In a first for Mumbai, early stage diabetic retinopathy has been detected using artificial intelligence (AI) at civic-run dispensaries. The unique project is being implemented by the Aditya Jyot Foundation for Twinkling Little Eyes (AJFTLE) and, in a span of eight months, nearly 1,300 diabetes patients have been screened on a retinal imaging device attached to a smartphone.
Commenced in August 2018, the Foundation has screened patients in 18 civic-run dispensaries across the city. Till March this year, 92 patients were diagnosed with early stage diabetic retinopathy and referred to municipal hospitals or the Aditya Jyot Eye Hospital for further treatment.
“Diabetic retinopathy is tricky because there are no early signs. That’s why screening is the only way to detect the complication early and prevent diabetic blindness,” said eye surgeon Dr. S Natarajan, also managing trustee of AJFTLE.
Diabetic retinopathy is the commonest diabetic eye disease; it damages blood vessels in light-sensitive tissue at the back of the retina.
While some patients may have symptoms like blurred vision or impaired colour vision, it’s a common cause of blindness in the diabetic population. A robust screening programme is thus the need of the hour.
As a part of the AI project, technicians from the Aditya Jyot Foundation visit civic dispensaries along with Remedio Fundus on Phone, a portable device attached to a smartphone equipped with retinal imaging.

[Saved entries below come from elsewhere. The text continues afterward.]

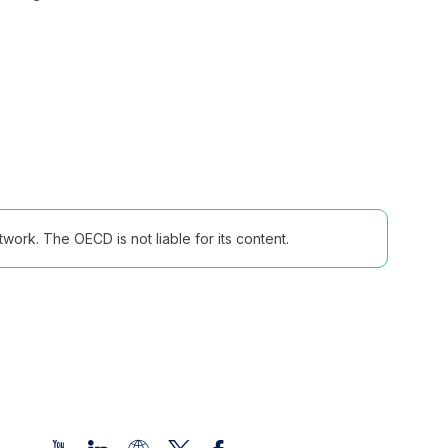
ork. The OECD is not liable for its content.
Follow us (Social Media):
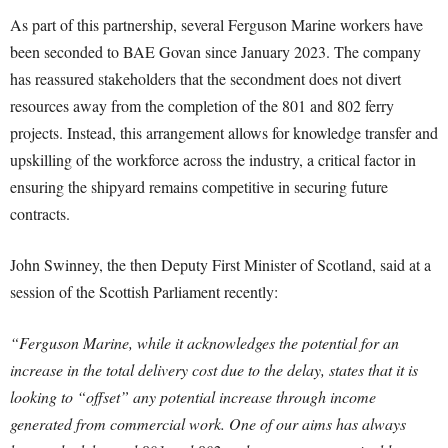
As part of this partnership, several Ferguson Marine workers have
been seconded to BAE Govan since January 2023. The company
has reassured stakeholders that the secondment does not divert
resources away from the completion of the 801 and 802 ferry
projects. Instead, this arrangement allows for knowledge transfer and
upskilling of the workforce across the industry, a critical factor in
ensuring the shipyard remains competitive in securing future
contracts.
John Swinney, the then Deputy First Minister of Scotland, said at a
session of the Scottish Parliament recently:
“Ferguson Marine, while it acknowledges the potential for an
increase in the total delivery cost due to the delay, states that it is
looking to “offset” any potential increase through income
generated from commercial work. One of our aims has always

After the patient’s eye images are clicked, the AI on the device screens them for signs of diabetic retinopathy, and prompts technicians on whether they should be referred to a hospital or not. If the image is unclear, the device also prompts a retake of the picture.
Besides diabetic retinopathy, 97 patients, who had been referred, were diagnosed with cataract, and 69 had other eye diseases, including retinitis pigmentosa, age-related macular degeneration and glaucoma, of which they were unaware.
Not the last word
“The AI diagnosis cannot be termed as the last word. Thus, the diagnosis is verified by an ophthalmologist when the patient is referred further. But this is an excellent tool to indicate the risk of retinopathy in patients. Also, the added advantage is that the device does not depend on [an Internet] network and is completely offline,” said Dr. Radhika Krishnan, AJFTLE’ chief executive officer, adding the initiative was in the process of expanding to 60 civic dispensaries in Mumbai.
A growing challenge
The World Health Organisation (WHO) states that diabetes is a growing challenge in India, with an estimated 8.7% diabetic population in the age group of 20 to 70 years. “There are an estimated 73 million diabetics in the country. Of these, nearly 25% are at the risk of diabetic retinopathy,” said Dr. Natarajan.
Dr. Natarajan is certain that the screening programme can be replicated anywhere in India, especially in rural areas. “Unskilled or semi-skilled people can be trained to conduct the screening, which will go a long way in preventing blindness,” he said.